What you have to do –
Below are the records; collect from them each line containing the string "lượng".

# # #

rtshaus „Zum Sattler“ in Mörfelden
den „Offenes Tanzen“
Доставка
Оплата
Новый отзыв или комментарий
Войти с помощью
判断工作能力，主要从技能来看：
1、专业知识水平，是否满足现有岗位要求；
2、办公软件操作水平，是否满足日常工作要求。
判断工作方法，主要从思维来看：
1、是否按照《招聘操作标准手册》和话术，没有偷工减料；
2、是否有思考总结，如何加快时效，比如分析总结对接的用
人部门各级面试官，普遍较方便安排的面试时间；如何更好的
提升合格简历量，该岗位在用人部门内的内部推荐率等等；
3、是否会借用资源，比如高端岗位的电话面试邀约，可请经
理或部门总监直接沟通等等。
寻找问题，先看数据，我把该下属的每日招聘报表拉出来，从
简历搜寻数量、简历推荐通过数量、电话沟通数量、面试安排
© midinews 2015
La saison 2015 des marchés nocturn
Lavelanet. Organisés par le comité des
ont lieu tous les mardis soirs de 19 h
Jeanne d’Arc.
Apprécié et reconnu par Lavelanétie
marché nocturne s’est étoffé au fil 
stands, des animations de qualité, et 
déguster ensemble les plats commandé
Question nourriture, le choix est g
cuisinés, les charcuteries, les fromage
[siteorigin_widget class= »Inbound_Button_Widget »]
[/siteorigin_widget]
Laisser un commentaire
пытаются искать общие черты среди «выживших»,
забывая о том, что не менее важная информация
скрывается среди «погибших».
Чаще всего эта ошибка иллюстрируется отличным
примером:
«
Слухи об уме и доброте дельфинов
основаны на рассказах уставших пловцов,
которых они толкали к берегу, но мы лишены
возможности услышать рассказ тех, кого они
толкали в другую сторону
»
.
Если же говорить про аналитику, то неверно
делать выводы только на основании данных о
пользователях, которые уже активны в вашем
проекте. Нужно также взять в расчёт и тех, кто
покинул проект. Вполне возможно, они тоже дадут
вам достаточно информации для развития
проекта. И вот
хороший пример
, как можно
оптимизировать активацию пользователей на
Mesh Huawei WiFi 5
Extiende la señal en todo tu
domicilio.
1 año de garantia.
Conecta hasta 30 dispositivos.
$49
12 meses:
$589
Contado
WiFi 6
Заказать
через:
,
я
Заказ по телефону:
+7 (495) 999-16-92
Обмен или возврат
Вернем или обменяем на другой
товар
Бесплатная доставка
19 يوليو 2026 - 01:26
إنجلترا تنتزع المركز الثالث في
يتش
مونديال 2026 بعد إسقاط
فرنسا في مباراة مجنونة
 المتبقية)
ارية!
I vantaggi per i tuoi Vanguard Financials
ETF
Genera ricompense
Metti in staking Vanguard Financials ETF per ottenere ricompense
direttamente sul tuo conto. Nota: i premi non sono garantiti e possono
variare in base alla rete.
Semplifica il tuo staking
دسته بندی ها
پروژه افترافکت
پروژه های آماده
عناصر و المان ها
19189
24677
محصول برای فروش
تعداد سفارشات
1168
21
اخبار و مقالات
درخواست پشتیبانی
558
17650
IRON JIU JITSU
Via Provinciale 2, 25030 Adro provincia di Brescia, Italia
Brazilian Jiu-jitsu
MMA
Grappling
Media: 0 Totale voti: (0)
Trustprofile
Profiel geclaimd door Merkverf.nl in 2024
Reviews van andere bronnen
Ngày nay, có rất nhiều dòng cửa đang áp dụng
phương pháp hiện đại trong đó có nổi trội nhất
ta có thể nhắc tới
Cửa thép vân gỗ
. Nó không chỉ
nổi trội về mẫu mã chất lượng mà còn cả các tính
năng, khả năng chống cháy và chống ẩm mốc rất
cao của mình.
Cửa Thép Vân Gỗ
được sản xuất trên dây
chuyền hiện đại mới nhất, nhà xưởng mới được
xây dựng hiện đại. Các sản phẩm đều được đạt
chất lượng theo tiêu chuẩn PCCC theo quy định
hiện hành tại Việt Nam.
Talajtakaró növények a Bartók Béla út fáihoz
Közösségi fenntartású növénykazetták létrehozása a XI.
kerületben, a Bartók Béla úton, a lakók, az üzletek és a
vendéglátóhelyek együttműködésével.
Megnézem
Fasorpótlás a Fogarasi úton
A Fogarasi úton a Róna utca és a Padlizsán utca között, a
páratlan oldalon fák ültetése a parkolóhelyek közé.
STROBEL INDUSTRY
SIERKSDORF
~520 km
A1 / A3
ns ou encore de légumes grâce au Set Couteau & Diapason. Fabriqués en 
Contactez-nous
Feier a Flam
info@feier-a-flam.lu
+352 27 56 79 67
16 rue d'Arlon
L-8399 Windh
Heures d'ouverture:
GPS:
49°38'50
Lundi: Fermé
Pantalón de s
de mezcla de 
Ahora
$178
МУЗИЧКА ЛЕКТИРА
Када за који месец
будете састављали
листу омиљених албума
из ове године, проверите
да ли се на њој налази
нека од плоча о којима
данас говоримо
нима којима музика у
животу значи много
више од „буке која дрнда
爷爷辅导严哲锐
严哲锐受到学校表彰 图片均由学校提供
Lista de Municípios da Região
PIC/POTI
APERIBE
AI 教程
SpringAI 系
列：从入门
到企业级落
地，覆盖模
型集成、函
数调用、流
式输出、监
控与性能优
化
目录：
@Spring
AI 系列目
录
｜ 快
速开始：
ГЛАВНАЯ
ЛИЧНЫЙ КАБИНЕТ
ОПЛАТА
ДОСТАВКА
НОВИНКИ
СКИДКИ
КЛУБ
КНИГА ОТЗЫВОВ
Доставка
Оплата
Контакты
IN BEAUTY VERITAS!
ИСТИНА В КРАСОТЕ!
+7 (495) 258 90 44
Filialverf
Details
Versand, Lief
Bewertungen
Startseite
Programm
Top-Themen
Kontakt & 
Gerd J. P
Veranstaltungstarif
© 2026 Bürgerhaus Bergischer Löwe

# # #

Response area –
nổi trội về mẫu mã chất lượng mà còn cả các tính
chất lượng theo tiêu chuẩn PCCC theo quy định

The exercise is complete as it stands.